Burkina: RRI supports an emerging civil society platform that promotes forest and land tenure rights within the context of adaptation to climate change, gender equity, and decentralization processes.
Cameroon: RRI is engaged with key stakeholders to capitalize on land and forest policy reforms, REDD initiatives, and other international processes to advance the rights agenda. We are also building recognition of participatory rights mapping as an advocacy tool, piloting alternative tenure and enterprise models and drawing focused attention to women’s and Indigenous Peoples’ rights to land and forests.
Democratic Republic of the Congo: RRI advocates for governments to incorporate participatory rights mapping into forest tenure and use zoning. In addition, we engage with civil society, government and international actors to improve recognition of customary tenure at national and provincial levels, through regulations to the Forest Code and complementary policies and laws in other sectors.
Ghana: RRI supports strategic networking and advocacy to ensure that constitutional reform addresses natural resource tenure and regulations.
Liberia: RRI strengthens communities’ roles in negotiations and social audits, especially with regard to concessions and planned REDD investments. We also support implementation of the Community Rights Law, including the legalization, regulation and sustainable practices of small-scale millers. Throughout all of our projects, we encourage women’s active participation in forest governance.
Mali: RRI supports legislative processes designed to transfer authority to local communities for natural resource management, with particular attention to legal recognition of local conventions within decentralization processes. In addition, RRI advocates for women’s tenure rights in the agriculture law, pastoralists’ rights, and farmers’ rights to benefit from on-farm trees.
Our Work in Africa
While most forests remain under government control, recognition of customary tenure systems can help promote environmental and economic progress.
|Did You Know?|
|Only 1.4% of forest areas in Africa are designated for use by communities and indigenous groups, and just 0.5% of forest area on the continent is officially owned by communities and indigenous groups.|
|Africa’s customary domain potentially covers to up to 1.4 billion hectares.|
|Of the 20 most forested countries that have adopted new important new forestland reforms since 2000, eight are in Africa.|
Forest tenure in Africa is dominated by colonial and post-colonial law, under which governments still own and control 98% of total forest area. At the local level, however, customary tenure systems remain a vital mechanism for managing forest resources and securing livelihoods for forest-dependent communities. Recognition of traditional systems for managing land and resources can play a crucial role in ensuring sustainable environmental management and promoting economic development at both local and national levels.

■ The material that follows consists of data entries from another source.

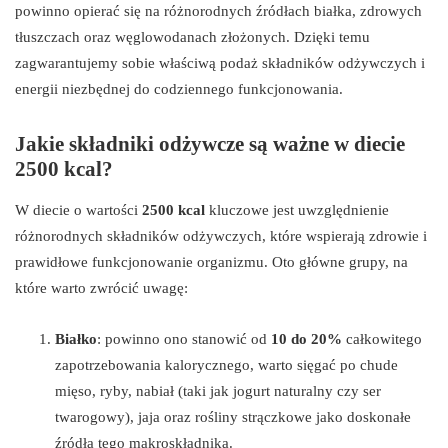
powinno opierać się na różnorodnych źródłach białka, zdrowych
tłuszczach oraz węglowodanach złożonych. Dzięki temu
zagwarantujemy sobie właściwą podaż składników odżywczych i
energii niezbędnej do codziennego funkcjonowania.
Jakie składniki odżywcze są ważne w diecie
2500 kcal?
W diecie o wartości
2500 kcal
kluczowe jest uwzględnienie
różnorodnych składników odżywczych, które wspierają zdrowie i
prawidłowe funkcjonowanie organizmu. Oto główne grupy, na
które warto zwrócić uwagę:
Białko
: powinno ono stanowić od
10 do 20%
całkowitego
zapotrzebowania kalorycznego, warto sięgać po chude
mięso, ryby, nabiał (taki jak jogurt naturalny czy ser
twarogowy), jaja oraz rośliny strączkowe jako doskonałe
źródła tego makroskładnika.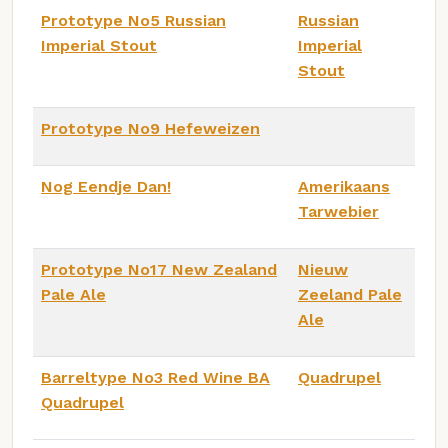
Prototype No5 Russian
Russian
Imperial Stout
Imperial
Stout
Prototype No9 Hefeweizen
Nog Eendje Dan!
Amerikaans
Tarwebier
Prototype No17 New Zealand
Nieuw
Pale Ale
Zeeland Pale
Ale
Barreltype No3 Red Wine BA
Quadrupel
Quadrupel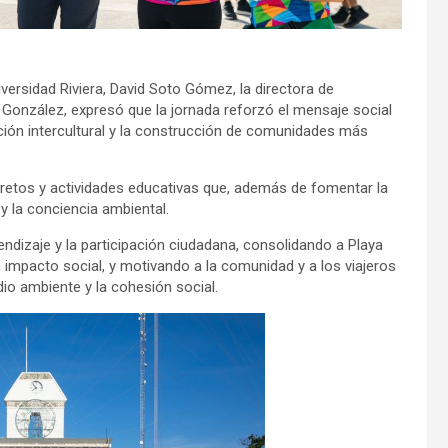
versidad Riviera, David Soto Gómez, la directora de
a González, expresó que la jornada reforzó el mensaje social
ción intercultural y la construcción de comunidades más
s, retos y actividades educativas que, además de fomentar la
y la conciencia ambiental.
endizaje y la participación ciudadana, consolidando a Playa
mpacto social, y motivando a la comunidad y a los viajeros
io ambiente y la cohesión social.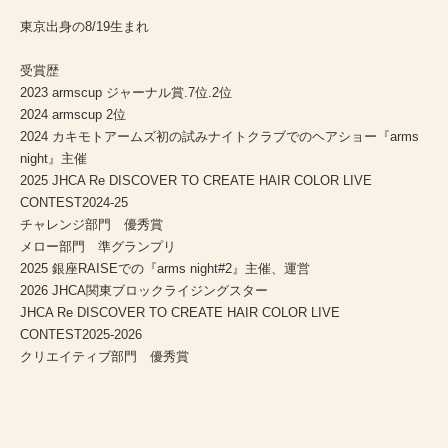
東京出身の8/19生まれ
受賞歴
2023 armscup ジャーナル賞.7位.2位
2024 armscup 2位
2024 カキモトアームズ初の試みナイトクラブでのヘアショー『arms
night』主催
2025 JHCA Re DISCOVER TO CREATE HAIR COLOR LIVE
CONTEST2024-25
チャレンジ部門 優秀賞
メロー部門 準グランプリ
2025 銀座RAISEでの『arms night#2』主催、運営
2026 JHCA関東ブロックライジングスター
JHCA Re DISCOVER TO CREATE HAIR COLOR LIVE
CONTEST2025-2026
クリエイティブ部門 優秀賞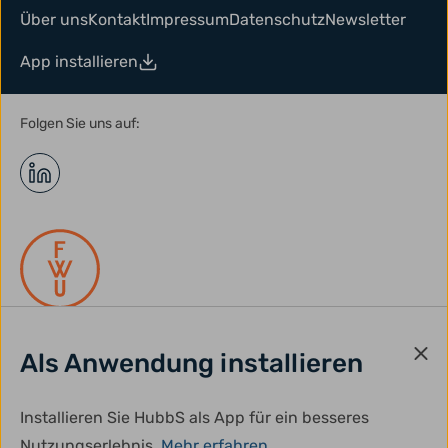
Über uns
Kontakt
Impressum
Datenschutz
Newsletter
App installieren
Folgen Sie uns auf:
Als Anwendung installieren
gefördert durch:
Installieren Sie HubbS als App für ein besseres
Nutzungserlebnis.
Mehr erfahren.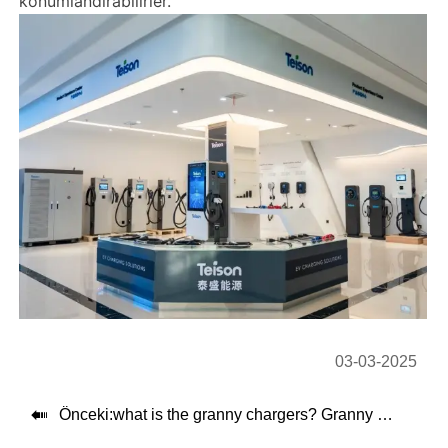
konumlandırabilirler.
03-03-2025

Önceki:
what is the granny chargers? Granny electric car charging explained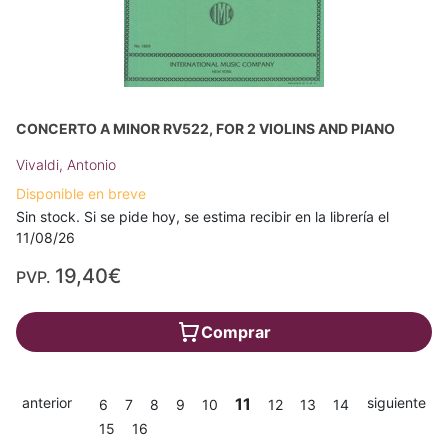
CONCERTO A MINOR RV522, FOR 2 VIOLINS AND PIANO
Vivaldi, Antonio
Disponible en breve
Sin stock. Si se pide hoy, se estima recibir en la librería el
11/08/26
19,40€
PVP.
Comprar
anterior
11
siguiente
6
7
8
9
10
12
13
14
15
16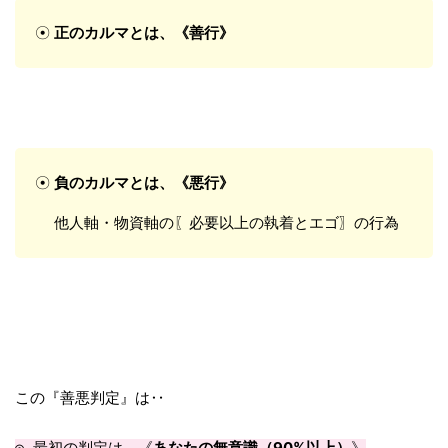
☉
正のカルマとは、《善行》
☉
負のカルマとは、《悪行》
他人軸・物資軸の〖必要以上の執着とエゴ〗の行為
この『善悪判定』は‥
あなたの無意識（90%以上）
◎ 最初の判定は、《
》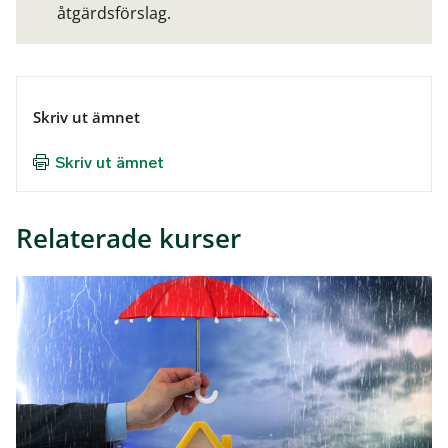
åtgärdsförslag.
Skriv ut ämnet
Skriv ut ämnet
Relaterade kurser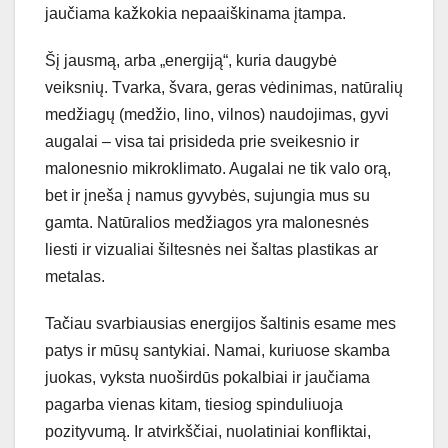
jaučiama kažkokia nepaaiškinama įtampa.
Šį jausmą, arba „energiją“, kuria daugybė
veiksnių. Tvarka, švara, geras vėdinimas, natūralių
medžiagų (medžio, lino, vilnos) naudojimas, gyvi
augalai – visa tai prisideda prie sveikesnio ir
malonesnio mikroklimato. Augalai ne tik valo orą,
bet ir įneša į namus gyvybės, sujungia mus su
gamta. Natūralios medžiagos yra malonesnės
liesti ir vizualiai šiltesnės nei šaltas plastikas ar
metalas.
Tačiau svarbiausias energijos šaltinis esame mes
patys ir mūsų santykiai. Namai, kuriuose skamba
juokas, vyksta nuoširdūs pokalbiai ir jaučiama
pagarba vienas kitam, tiesiog spinduliuoja
pozityvumą. Ir atvirkščiai, nuolatiniai konfliktai,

European colonization severely marginalized customary tenure systems. To ensure their control, colonial governments developed European-based legislative systems for managing land and resources, superseding customary claims. Post-colonial governments followed their example and claimed valuable forest resources as their own.
Nevertheless, customary tenure is still widely in use at the local level, operating independently of statutory law. Across the continent, communities have longstanding customary rights that regulate use, access and ownership to land and resources. These complex systems are embedded in particular cultures, landscapes and social systems, but they have been inconsistently codified into statutory law.
The clash between official and customary governance structures presents problems from both policy and practical standpoints. Official laws need to better reflect on-the-ground realities and enable economic development for local people.
Africa is subject to a number of global challenges as well, including climate change and population growth. Local management of African forests faces further threat from industrial concessions, and increasingly from extractive and infrastructure projects, which often outweigh the interests of small-scale enterprises and local markets. The dominant model in forestry relies on state control and export-oriented industrial concessions, and has not delivered economic growth as promised.
It is increasingly clear that most concessions are not sustainable and have not generated expected added value. New economic models that reflect customary ownership and practices are emerging as important alternatives. Thus far, however, governments have provided limited support to the emerging local and domestic markets that benefit local economies and lead to more balanced and resilient economic development.
RRI’s strategy in Africa addresses the different contexts of the Sahel and the Congo Basin. It also capitalizes on synergies across Central and West Africa, both politically and in terms of gathering lessons from relevant experience.
In response to current challenges and opportunities, RRI strategic actions in Central and West Africa include:
Work to improve knowledge and understanding of the status quo of the political economy of tenure. Advocacy efforts and policy changes must be informed, guided and propelled by sound situational research and analysis.
Map land tenure, use and rights. Revealing the existing realities of land use and customary tenure is an important tool in advocating for statutory recognition.
Strengthen and network civil society organizations. In turn, these groups provide key support to communities as they strive to gain official recognition of their customary rights and claims.
Engage and secure commitment from international and regional institutions. These important institutional players need to understand and respect land ownership rights of local communities.
Create space for policy dialogue. This includes facilitating national and regional meetings with governments, policy makers, civil society and communities.
Initiate action and support the implementation of rights. Support the reform goals and strategies defined through research, by civil society groups and networks, and during policy dialogues.